A PROTOCOL WILL NOT BE EXTENDED ONCE IT EXPIRES.
Denial of Approval - A protocol may be denied approval due to either noncompliance or the proposed study may not qualify to be reviewed under the expedited mechanism. In both cases, the IRB in cooperation with the Office of Compliance will make every effort to help the researchers to address the compliance concerns and possibly resubmit the proposal.
Deferral - A protocol deferred by the MTSU IRB cannot be resubmitted or be approved for human participation. The IRB has determined that the study is non-compliant and it poses high risk that it cannot be approved. Be advised that the protocols deferred by the IRB cannot be overturned by any other agencies or individuals within MTSU. Be aware that involving MTSU Administration or ranking officials to influence an IRB approval process is a violation of University's Federal-Wide Assurance and PHS policies governing human subject research. By law, the OHRP mandates that Instituions and Universities to allow the IRB to act independent and the MTSU offers its fullest support to the Committee. Under no circumstances will an MTSU official interfere with the review or approval process of a protocol. Moreover, it also needs to be emphasized that the MTSU Institutional Officials reserve the right to cancel a protocol that has been approved by the IRB.
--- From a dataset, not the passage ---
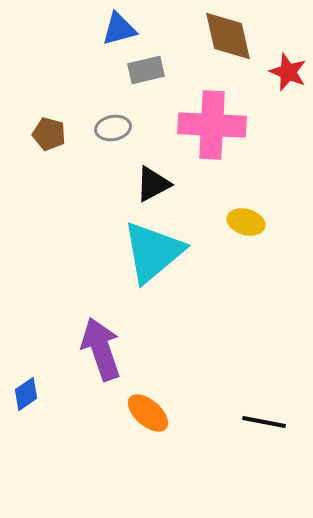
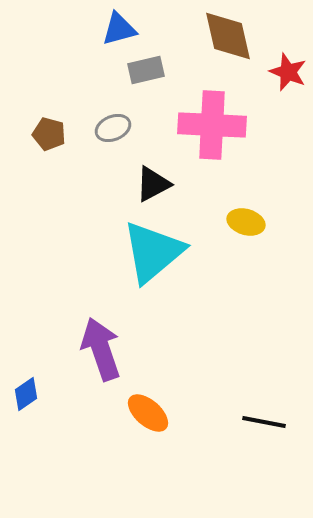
gray ellipse: rotated 12 degrees counterclockwise
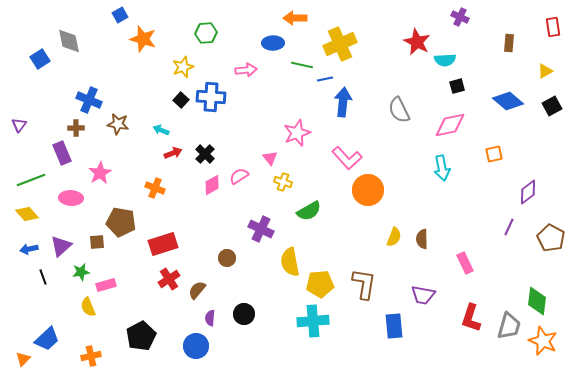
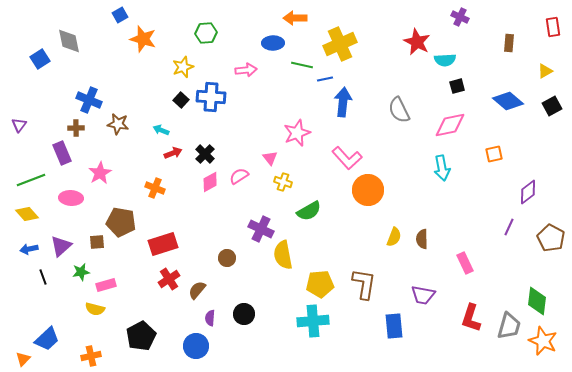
pink diamond at (212, 185): moved 2 px left, 3 px up
yellow semicircle at (290, 262): moved 7 px left, 7 px up
yellow semicircle at (88, 307): moved 7 px right, 2 px down; rotated 54 degrees counterclockwise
The following process is currently under review
AMMENDMENTS TO AN EXISTING EXEMPT PROTOCOL
Starting from August 2015 (Protocols starting with 16 or later), ammendments to exempt protocols will be restricted to only minor changes. The changes include minor typographical changes to the protocol/instrument/informed consent. Other allowed changes would be addition or removal of investigators. The Office of Compliance will no longer be able to complete major changes in the instruments or the protocol that have originally been approved as exempt.